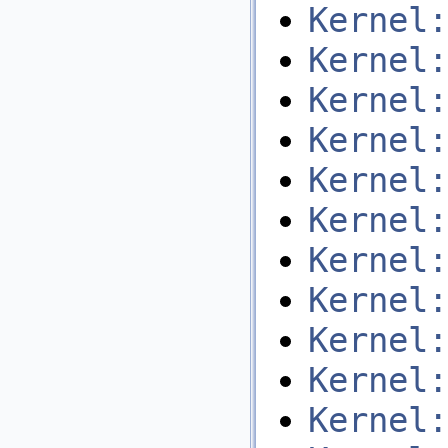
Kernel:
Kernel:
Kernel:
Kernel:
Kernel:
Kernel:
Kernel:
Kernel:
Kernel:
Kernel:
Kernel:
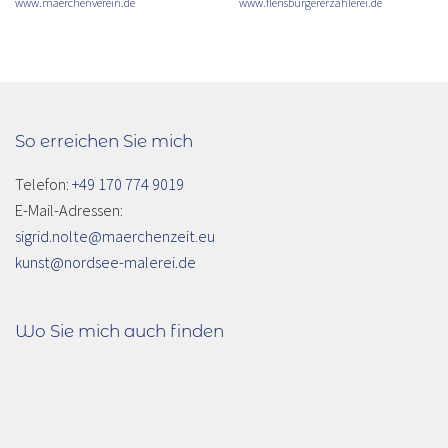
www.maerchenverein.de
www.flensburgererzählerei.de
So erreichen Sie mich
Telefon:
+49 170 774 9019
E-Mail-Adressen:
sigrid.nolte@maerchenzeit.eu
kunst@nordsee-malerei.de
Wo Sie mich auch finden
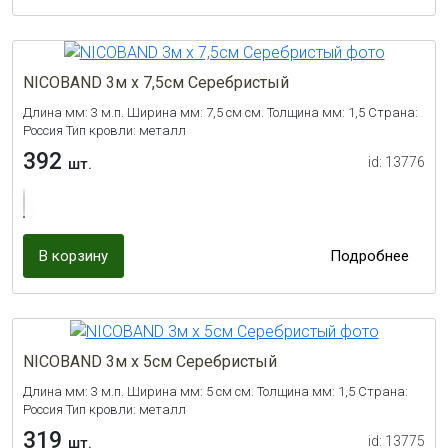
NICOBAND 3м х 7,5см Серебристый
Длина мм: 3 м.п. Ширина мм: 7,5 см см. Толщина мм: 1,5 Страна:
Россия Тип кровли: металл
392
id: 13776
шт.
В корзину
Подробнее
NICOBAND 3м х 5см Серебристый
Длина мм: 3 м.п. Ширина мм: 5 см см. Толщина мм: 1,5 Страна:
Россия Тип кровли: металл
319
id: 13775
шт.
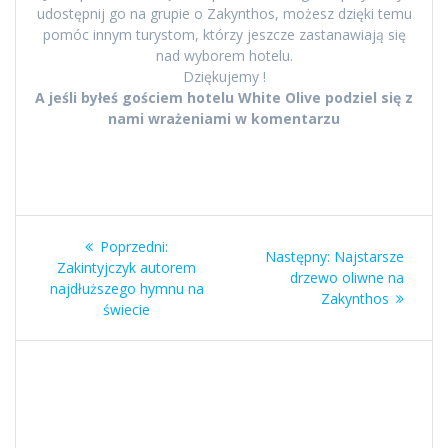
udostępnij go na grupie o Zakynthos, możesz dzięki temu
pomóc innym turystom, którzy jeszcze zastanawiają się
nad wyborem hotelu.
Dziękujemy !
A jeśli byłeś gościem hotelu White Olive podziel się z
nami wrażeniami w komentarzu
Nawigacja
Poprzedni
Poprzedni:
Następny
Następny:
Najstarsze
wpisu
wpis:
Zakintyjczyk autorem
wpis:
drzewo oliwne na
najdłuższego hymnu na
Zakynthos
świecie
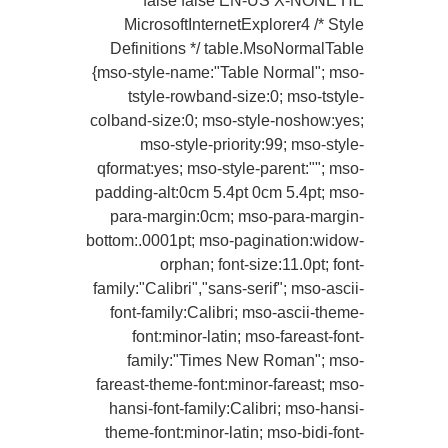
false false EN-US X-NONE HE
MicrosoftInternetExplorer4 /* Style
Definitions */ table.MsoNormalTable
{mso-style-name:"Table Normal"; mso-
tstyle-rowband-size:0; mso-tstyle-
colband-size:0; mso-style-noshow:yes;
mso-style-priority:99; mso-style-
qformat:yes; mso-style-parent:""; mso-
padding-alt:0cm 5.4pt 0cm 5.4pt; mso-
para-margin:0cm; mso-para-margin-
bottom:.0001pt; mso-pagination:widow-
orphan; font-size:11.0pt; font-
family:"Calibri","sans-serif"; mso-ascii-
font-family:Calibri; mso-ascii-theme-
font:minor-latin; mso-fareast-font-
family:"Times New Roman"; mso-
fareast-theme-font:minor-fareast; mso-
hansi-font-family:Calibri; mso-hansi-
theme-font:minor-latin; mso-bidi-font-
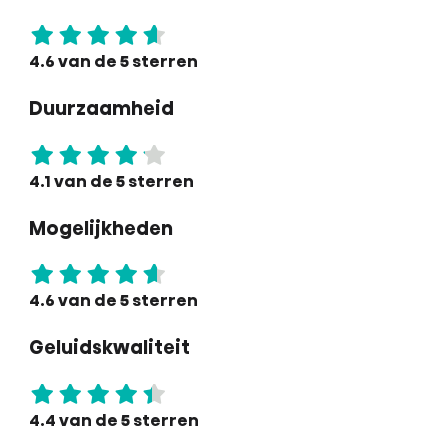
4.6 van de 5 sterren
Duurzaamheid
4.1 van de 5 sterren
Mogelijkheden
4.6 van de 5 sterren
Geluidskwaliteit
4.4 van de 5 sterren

---

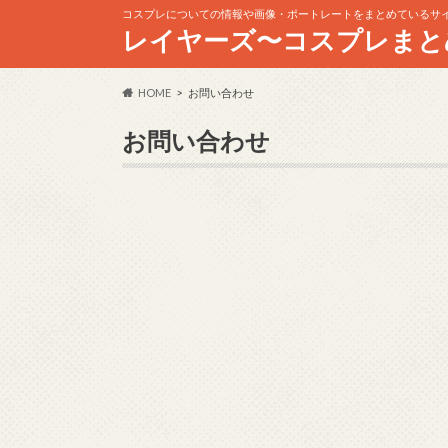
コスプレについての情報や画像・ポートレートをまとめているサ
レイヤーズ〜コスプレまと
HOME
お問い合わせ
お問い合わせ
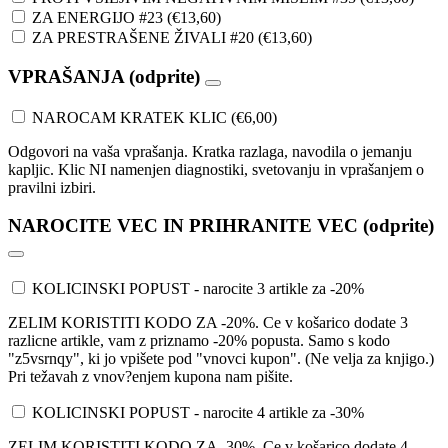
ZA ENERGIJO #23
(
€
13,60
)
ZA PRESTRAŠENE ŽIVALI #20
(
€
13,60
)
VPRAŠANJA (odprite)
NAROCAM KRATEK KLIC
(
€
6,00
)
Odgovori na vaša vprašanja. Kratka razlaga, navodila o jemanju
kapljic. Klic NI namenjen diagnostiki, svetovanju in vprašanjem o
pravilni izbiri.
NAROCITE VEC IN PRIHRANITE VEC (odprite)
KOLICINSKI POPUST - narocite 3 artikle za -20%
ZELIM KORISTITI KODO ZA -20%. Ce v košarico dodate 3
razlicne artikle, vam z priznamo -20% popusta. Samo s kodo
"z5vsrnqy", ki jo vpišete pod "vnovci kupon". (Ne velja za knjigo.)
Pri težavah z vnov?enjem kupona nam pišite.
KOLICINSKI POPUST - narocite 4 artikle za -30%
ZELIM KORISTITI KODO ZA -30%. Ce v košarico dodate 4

WORK REQUIRED: Show all lines above holding the word "theme".

OUTPUT FOR THIS EXERCISE:
font-family:Calibri; mso-ascii-theme-
fareast-theme-font:minor-fareast; mso-
theme-font:minor-latin; mso-bidi-font-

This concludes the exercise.